### Exercise brief
In the entries below, filter for the word "item" and copy every matching line.

(Dataset records)
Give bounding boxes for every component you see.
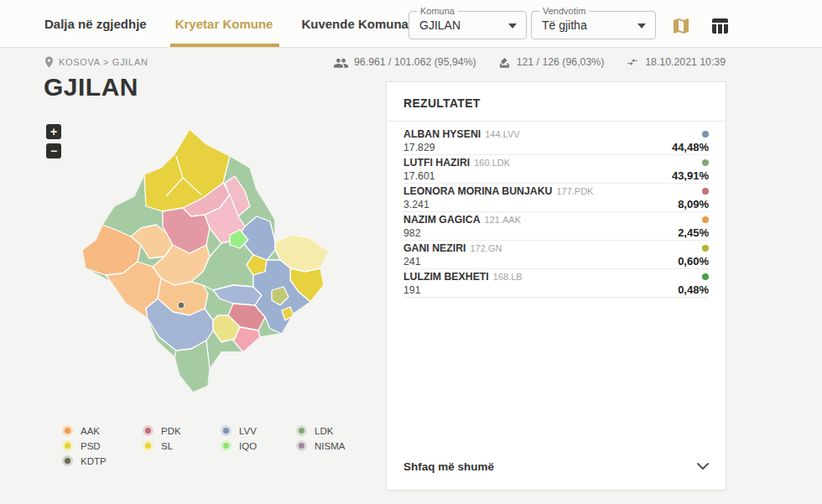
table-view-icon[interactable]	[710, 16, 730, 36]
candidate-list-number: 177.PDK	[556, 186, 593, 196]
candidate-row[interactable]: GANI NEZIRI 172.GN 241 0,60%	[403, 241, 709, 269]
voters-icon	[334, 57, 348, 68]
show-more-button[interactable]: Shfaq më shumë	[387, 447, 726, 490]
candidate-percent: 44,48%	[672, 141, 709, 153]
legend-item-sl: SL	[143, 440, 221, 451]
candidate-list-number: 121.AAK	[485, 215, 521, 225]
candidate-percent: 0,48%	[678, 283, 709, 296]
legend-item-ldk: LDK	[296, 425, 356, 436]
turnout-value: 96.961 / 101.062 (95,94%)	[354, 56, 476, 68]
party-dot-icon	[221, 425, 232, 436]
candidate-list-number: 144.LVV	[485, 129, 519, 139]
party-legend: AAK PDK LVV LDK PSD SL IQO NISMA KDTP	[62, 425, 356, 466]
candidate-votes: 241	[403, 256, 421, 268]
breadcrumb[interactable]: KOSOVA > GJILAN	[44, 56, 148, 68]
candidate-percent: 43,91%	[672, 169, 709, 182]
updated-stat: 18.10.2021 10:39	[626, 56, 726, 69]
party-dot-icon	[702, 131, 709, 138]
party-dot-icon	[143, 440, 153, 451]
candidate-name: GANI NEZIRI	[403, 242, 466, 254]
candidate-list-number: 172.GN	[470, 243, 502, 253]
compare-arrows-icon	[626, 56, 639, 68]
komuna-select[interactable]: Komuna GJILAN	[408, 11, 527, 39]
legend-item-nisma: NISMA	[296, 440, 356, 451]
stats-row: 96.961 / 101.062 (95,94%) 121 / 126 (96,…	[334, 56, 726, 69]
party-dot-icon	[702, 159, 709, 166]
results-panel: REZULTATET ALBAN HYSENI 144.LVV 17.829 4…	[386, 81, 726, 491]
party-dot-icon	[221, 440, 232, 451]
candidate-votes: 982	[403, 227, 421, 239]
party-dot-icon	[296, 425, 307, 436]
candidate-votes: 3.241	[403, 199, 429, 210]
map-view-icon[interactable]	[671, 16, 691, 36]
candidate-list: ALBAN HYSENI 144.LVV 17.829 44,48% LUTFI…	[387, 122, 726, 298]
chevron-down-icon	[697, 463, 709, 470]
party-dot-icon	[702, 188, 709, 195]
main-tabs: Dalja në zgjedhje Kryetar Komune Kuvende…	[44, 0, 447, 47]
candidate-row[interactable]: LUTFI HAZIRI 160.LDK 17.601 43,91%	[403, 155, 709, 184]
stations-stat: 121 / 126 (96,03%)	[498, 56, 605, 69]
candidate-percent: 0,60%	[678, 255, 709, 268]
candidate-name: ALBAN HYSENI	[403, 128, 481, 140]
candidate-row[interactable]: LEONORA MORINA BUNJAKU 177.PDK 3.241 8,0…	[403, 184, 709, 212]
results-title: REZULTATET	[387, 82, 726, 122]
ballot-box-icon	[498, 56, 511, 69]
candidate-percent: 2,45%	[678, 226, 709, 239]
komuna-select-value: GJILAN	[419, 12, 460, 39]
dropdown-arrow-icon	[637, 23, 646, 29]
party-dot-icon	[702, 216, 709, 223]
party-dot-icon	[62, 440, 73, 451]
updated-value: 18.10.2021 10:39	[645, 56, 726, 68]
legend-item-lvv: LVV	[221, 425, 296, 436]
page-title: GJILAN	[44, 73, 138, 101]
candidate-votes: 17.601	[403, 170, 435, 182]
breadcrumb-text: KOSOVA > GJILAN	[59, 57, 148, 67]
vendvotim-select[interactable]: Vendvotim Të gjitha	[531, 11, 656, 39]
party-dot-icon	[143, 425, 153, 436]
legend-item-pdk: PDK	[143, 425, 221, 436]
candidate-row[interactable]: NAZIM GAGICA 121.AAK 982 2,45%	[403, 212, 709, 241]
candidate-row[interactable]: ALBAN HYSENI 144.LVV 17.829 44,48%	[403, 127, 709, 155]
tab-dalja-ne-zgjedhje[interactable]: Dalja në zgjedhje	[44, 0, 175, 47]
zoom-in-button[interactable]: +	[46, 124, 61, 139]
party-dot-icon	[702, 273, 709, 280]
map-regions[interactable]	[82, 129, 329, 392]
stations-value: 121 / 126 (96,03%)	[517, 56, 605, 68]
party-dot-icon	[62, 425, 73, 436]
party-dot-icon	[62, 455, 73, 466]
turnout-stat: 96.961 / 101.062 (95,94%)	[334, 56, 476, 69]
top-bar: Dalja në zgjedhje Kryetar Komune Kuvende…	[0, 0, 822, 48]
dropdown-arrow-icon	[508, 23, 517, 29]
legend-item-iqo: IQO	[221, 440, 296, 451]
party-dot-icon	[296, 440, 307, 451]
vendvotim-select-value: Të gjitha	[542, 12, 587, 39]
party-dot-icon	[702, 245, 709, 252]
candidate-percent: 8,09%	[678, 198, 709, 210]
candidate-votes: 191	[403, 284, 421, 296]
candidate-list-number: 168.LB	[493, 272, 523, 282]
candidate-name: LEONORA MORINA BUNJAKU	[403, 185, 552, 197]
candidate-name: LULZIM BEXHETI	[403, 271, 489, 283]
map-zoom-controls: + −	[46, 124, 61, 158]
location-pin-icon	[44, 56, 54, 68]
candidate-row[interactable]: LULZIM BEXHETI 168.LB 191 0,48%	[403, 269, 709, 298]
tab-kryetar-komune[interactable]: Kryetar Komune	[175, 0, 302, 47]
candidate-name: LUTFI HAZIRI	[403, 157, 470, 169]
legend-item-aak: AAK	[62, 425, 143, 436]
candidate-votes: 17.829	[403, 142, 435, 153]
show-more-label: Shfaq më shumë	[403, 460, 494, 473]
candidate-name: NAZIM GAGICA	[403, 214, 481, 226]
zoom-out-button[interactable]: −	[46, 143, 61, 158]
legend-item-psd: PSD	[62, 440, 143, 451]
kosovo-map[interactable]	[65, 117, 355, 411]
candidate-list-number: 160.LDK	[474, 158, 510, 168]
legend-item-kdtp: KDTP	[62, 455, 143, 466]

### Answer to this problem
legend-item-sl: SL	[143, 440, 221, 451]
legend-item-ldk: LDK	[296, 425, 356, 436]
legend-item-nisma: NISMA	[296, 440, 356, 451]
legend-item-lvv: LVV	[221, 425, 296, 436]
legend-item-pdk: PDK	[143, 425, 221, 436]
legend-item-iqo: IQO	[221, 440, 296, 451]
legend-item-aak: AAK	[62, 425, 143, 436]
legend-item-psd: PSD	[62, 440, 143, 451]
legend-item-kdtp: KDTP	[62, 455, 143, 466]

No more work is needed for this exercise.